Ask any car engineer what's the biggest variable in achieving fuel economy targets, and he'll tell you "the driver." If one human can't understand human driving behavior enough to be certain about an innocuous number like miles per gallon, how is an autonomous car supposed to figure out what hundreds of other drivers are going to do in the course of a day? Ford has enlisted the help of Stanford and the Massachusetts Institute of Technology to find out.

Starting with the automated Fusion Hybrid introduced in December, MIT will be developing algorithms that driverless cars can use to "predict actions of other vehicles and pedestrians" and objects within the three-dimensional map provided by its four LIDAR sensors.

The Stanford team will research how to extend the 'vision' of that LIDAR array beyond obstructions while driving, analogous to the way a driver uses the entire width of a lane to see what's ahead of a larger vehicle in front. Ford says it wants to "provide the vehicle with common sense" as part of its Blueprint for Mobility, preparing for an autonomous world from 2025 and beyond.

There's a press release with more information below.
Show full PR text
Ford Teams Up with MIT and Stanford to Advance Automated Driving Research

- Ford kicks off new automated driving research projects with Massachusetts Institute of Technology and Stanford University

- The MIT research focuses on scenario planning to predict actions of other vehicles and pedestrians, while Stanford is exploring how a vehicle might maneuver to allow its sensors to peek around obstructions

- Partnering with academic institutions helps advance Ford's Blueprint for Mobility, which envisions a future of autonomous functionality and advanced technologies after 2025


Jan 22, 2014 | Washington, D.C. -- Building on the automated Ford Fusion Hybrid research vehicle unveiled last month, Ford is announcing new projects with Massachusetts Institute of Technology and Stanford University to research and develop solutions to some of the technical challenges surrounding automated driving.

Automated driving is a key component of Ford's Blueprint for Mobility, which outlines what transportation will look like in 2025 and beyond, along with the technologies, business models and partnerships needed to get there.

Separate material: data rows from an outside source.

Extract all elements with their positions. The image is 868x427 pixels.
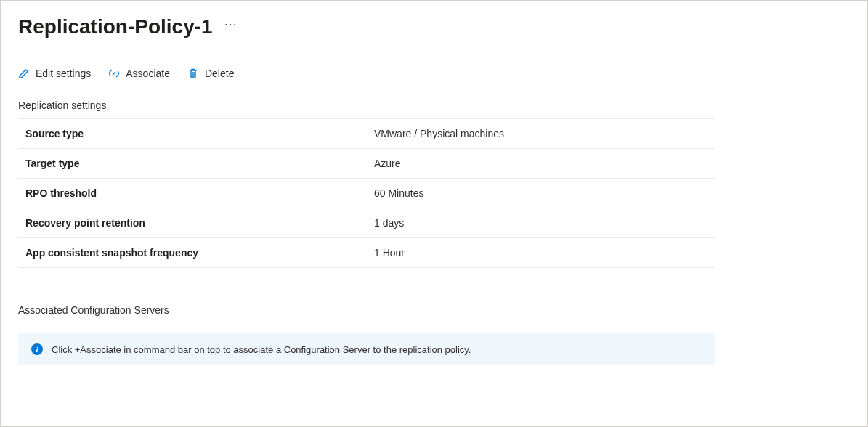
setting-value: VMware / Physical machines (367, 119, 715, 149)
table-row: RPO threshold 60 Minutes (18, 179, 715, 208)
trash-icon (187, 68, 199, 79)
table-row: App consistent snapshot frequency 1 Hour (18, 238, 715, 268)
setting-value: 1 Hour (367, 238, 715, 268)
pencil-icon (18, 68, 30, 79)
setting-label: Recovery point retention (18, 208, 367, 238)
command-bar: Edit settings Associate (18, 68, 850, 79)
associated-servers-label: Associated Configuration Servers (18, 304, 850, 316)
setting-value: Azure (367, 149, 715, 179)
page-title: Replication-Policy-1 (18, 15, 213, 38)
policy-page: Replication-Policy-1 ··· Edit settings A… (0, 0, 868, 427)
setting-value: 1 days (367, 208, 715, 238)
setting-label: Target type (18, 149, 367, 179)
setting-value: 60 Minutes (367, 179, 715, 208)
info-icon: i (31, 343, 43, 355)
table-row: Source type VMware / Physical machines (18, 119, 715, 149)
table-row: Target type Azure (18, 149, 715, 179)
delete-button[interactable]: Delete (187, 68, 234, 79)
edit-settings-label: Edit settings (36, 68, 91, 79)
edit-settings-button[interactable]: Edit settings (18, 68, 91, 79)
setting-label: App consistent snapshot frequency (18, 238, 367, 268)
replication-settings-table: Source type VMware / Physical machines T… (18, 118, 715, 268)
more-actions-button[interactable]: ··· (224, 17, 238, 36)
page-header: Replication-Policy-1 ··· (18, 15, 850, 38)
svg-line-0 (113, 72, 115, 75)
table-row: Recovery point retention 1 days (18, 208, 715, 238)
setting-label: Source type (18, 119, 367, 149)
setting-label: RPO threshold (18, 179, 367, 208)
delete-label: Delete (205, 68, 234, 79)
associate-label: Associate (126, 68, 170, 79)
info-message-text: Click +Associate in command bar on top t… (52, 344, 471, 355)
link-icon (108, 68, 120, 79)
associate-button[interactable]: Associate (108, 68, 170, 79)
info-message-bar: i Click +Associate in command bar on top… (18, 333, 715, 365)
replication-settings-label: Replication settings (18, 99, 850, 111)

With its automated Fusion Hybrid research vehicle, Ford is exploring potential solutions for the longer-term societal, legislative and technological issues posed by a future of fully automated driving.

"To deliver on our vision for the future of mobility, we need to work with many new partners across the public and private sectors, and we need to start today," said Paul Mascarenas, chief technical officer and Vice President, Ford research and innovation. "Working with university partners like MIT and Stanford enables us to address some of the longer-term challenges surrounding automated driving while exploring more near-term solutions for delivering an even safer and more efficient driving experience."

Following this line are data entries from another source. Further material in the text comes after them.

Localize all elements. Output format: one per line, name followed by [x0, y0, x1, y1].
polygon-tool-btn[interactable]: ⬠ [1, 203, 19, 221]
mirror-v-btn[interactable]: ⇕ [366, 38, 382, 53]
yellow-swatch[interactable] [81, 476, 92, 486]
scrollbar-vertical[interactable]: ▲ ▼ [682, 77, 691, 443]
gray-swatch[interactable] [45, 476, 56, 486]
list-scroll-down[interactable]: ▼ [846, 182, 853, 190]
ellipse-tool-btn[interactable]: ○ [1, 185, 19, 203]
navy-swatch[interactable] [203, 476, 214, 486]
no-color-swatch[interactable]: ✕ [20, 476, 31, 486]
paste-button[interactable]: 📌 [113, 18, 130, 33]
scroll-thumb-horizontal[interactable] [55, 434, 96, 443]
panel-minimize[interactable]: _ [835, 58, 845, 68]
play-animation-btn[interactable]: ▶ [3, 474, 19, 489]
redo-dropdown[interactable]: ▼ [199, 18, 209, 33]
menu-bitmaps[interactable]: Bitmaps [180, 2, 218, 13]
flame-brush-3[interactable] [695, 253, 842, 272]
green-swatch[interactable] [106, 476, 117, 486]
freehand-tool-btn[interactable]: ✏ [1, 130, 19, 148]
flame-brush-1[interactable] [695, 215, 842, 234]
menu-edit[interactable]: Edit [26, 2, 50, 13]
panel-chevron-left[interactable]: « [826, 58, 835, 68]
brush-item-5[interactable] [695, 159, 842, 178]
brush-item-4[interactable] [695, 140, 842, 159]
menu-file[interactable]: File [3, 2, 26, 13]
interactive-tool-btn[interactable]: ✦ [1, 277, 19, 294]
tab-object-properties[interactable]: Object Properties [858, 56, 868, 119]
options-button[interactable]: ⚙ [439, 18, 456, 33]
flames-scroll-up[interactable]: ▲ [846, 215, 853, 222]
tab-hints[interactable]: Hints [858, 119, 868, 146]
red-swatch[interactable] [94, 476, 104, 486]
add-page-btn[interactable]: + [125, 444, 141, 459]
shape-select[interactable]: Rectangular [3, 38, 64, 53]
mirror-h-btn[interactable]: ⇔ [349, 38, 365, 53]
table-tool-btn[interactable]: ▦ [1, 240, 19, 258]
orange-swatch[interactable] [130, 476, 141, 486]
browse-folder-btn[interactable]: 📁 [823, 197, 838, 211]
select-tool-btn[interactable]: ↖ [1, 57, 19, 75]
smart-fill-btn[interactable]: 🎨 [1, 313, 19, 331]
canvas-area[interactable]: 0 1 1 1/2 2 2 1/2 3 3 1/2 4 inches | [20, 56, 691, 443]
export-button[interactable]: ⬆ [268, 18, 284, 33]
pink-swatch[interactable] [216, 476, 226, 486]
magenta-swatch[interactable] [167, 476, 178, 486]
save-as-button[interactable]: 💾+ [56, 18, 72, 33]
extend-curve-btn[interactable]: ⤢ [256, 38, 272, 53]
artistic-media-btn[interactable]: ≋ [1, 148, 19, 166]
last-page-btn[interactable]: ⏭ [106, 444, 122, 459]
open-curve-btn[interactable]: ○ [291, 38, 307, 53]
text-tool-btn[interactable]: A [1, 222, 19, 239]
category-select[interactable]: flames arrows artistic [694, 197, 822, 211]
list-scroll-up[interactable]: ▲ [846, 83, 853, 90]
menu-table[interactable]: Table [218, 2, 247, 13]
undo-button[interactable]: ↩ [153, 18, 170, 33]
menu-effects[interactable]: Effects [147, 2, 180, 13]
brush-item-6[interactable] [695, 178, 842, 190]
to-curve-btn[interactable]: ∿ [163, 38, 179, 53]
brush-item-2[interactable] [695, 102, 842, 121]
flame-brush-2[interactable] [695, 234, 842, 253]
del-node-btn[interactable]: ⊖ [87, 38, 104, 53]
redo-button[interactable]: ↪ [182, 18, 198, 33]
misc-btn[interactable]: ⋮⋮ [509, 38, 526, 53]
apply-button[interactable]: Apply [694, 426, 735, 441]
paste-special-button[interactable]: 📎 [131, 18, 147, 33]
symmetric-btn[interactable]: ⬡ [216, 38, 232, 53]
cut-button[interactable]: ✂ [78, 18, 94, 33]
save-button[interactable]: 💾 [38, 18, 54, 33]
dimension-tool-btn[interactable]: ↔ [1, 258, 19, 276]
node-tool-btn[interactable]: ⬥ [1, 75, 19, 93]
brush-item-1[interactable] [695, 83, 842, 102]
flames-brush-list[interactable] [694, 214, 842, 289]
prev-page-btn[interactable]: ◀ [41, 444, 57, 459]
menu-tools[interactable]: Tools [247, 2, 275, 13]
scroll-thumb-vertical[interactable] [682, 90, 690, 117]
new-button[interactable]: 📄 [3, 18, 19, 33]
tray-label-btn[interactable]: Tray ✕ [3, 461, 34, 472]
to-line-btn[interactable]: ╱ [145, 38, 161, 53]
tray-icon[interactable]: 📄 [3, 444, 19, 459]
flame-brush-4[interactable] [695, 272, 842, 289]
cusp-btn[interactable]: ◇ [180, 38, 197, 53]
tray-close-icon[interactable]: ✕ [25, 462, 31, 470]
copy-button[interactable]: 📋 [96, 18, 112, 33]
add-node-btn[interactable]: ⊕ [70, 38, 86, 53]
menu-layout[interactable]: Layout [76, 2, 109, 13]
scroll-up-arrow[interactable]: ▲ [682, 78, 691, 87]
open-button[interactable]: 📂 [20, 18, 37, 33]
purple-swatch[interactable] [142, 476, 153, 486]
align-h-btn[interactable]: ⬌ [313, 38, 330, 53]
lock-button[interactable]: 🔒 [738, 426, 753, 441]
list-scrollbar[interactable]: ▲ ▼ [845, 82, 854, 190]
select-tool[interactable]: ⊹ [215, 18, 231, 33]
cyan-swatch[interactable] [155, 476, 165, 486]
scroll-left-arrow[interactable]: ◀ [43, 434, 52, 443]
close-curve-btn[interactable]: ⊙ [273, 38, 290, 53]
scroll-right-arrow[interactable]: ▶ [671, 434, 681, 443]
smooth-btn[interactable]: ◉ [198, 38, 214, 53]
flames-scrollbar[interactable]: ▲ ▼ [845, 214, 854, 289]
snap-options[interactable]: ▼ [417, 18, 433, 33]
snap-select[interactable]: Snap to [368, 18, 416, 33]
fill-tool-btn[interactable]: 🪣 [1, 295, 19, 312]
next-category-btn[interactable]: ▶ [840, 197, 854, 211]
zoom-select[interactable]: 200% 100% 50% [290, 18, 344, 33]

Furthering automated driving research
Ford's automated Fusion Hybrid research vehicle is unique in that it first uses the same technology already in Ford vehicles in dealer showrooms, then adds four LiDAR sensors to generate a real-time 3D map of the vehicle's surrounding environment.

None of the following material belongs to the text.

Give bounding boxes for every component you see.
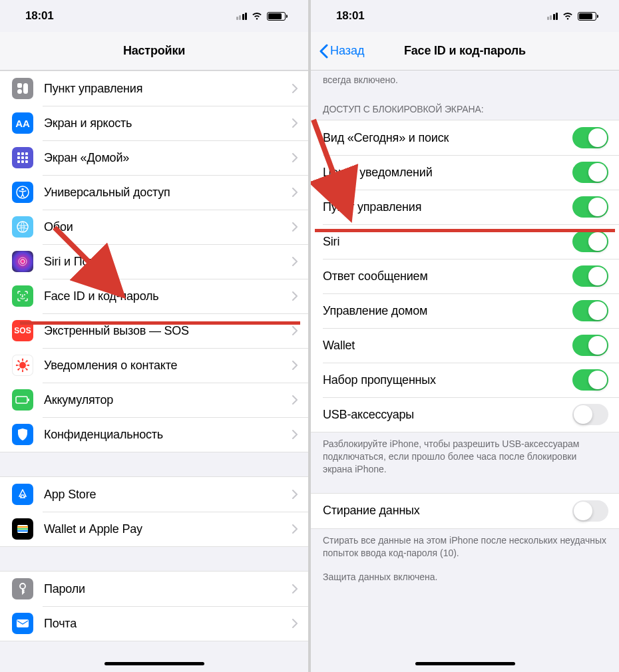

While the vehicle can sense objects around it using the LiDAR sensors, Ford's research with MIT uses advanced algorithms to help the vehicle learn to predict where moving vehicles and pedestrians could be in the future. This scenario planning provides the vehicle with a better sense of the surrounding risks, enabling it to plan a path that will safely avoid pedestrians, vehicles and other moving objects.

Working with Stanford, Ford is exploring how the sensors could see around obstacles. Typically, when a driver's view is blocked by an obstacle like a big truck, the driver will maneuver within the lane to take a peek around it and see what is ahead. Similarly, this research would enable the sensors to "take a peek ahead" and make evasive maneuvers if needed. For example, if the truck ahead slammed on its brakes, the vehicle would know if the area around it is clear to safely change lanes.

"Our goal is to provide the vehicle with common sense," said Greg Stevens, global manager for driver assistance and active safety, Ford research and innovation. "Drivers are good at using the cues around them to predict what will happen next, and they know that what you can't see is often as important as what you can see. Our goal in working with MIT and Stanford is to bring a similar type of intuition to the vehicle."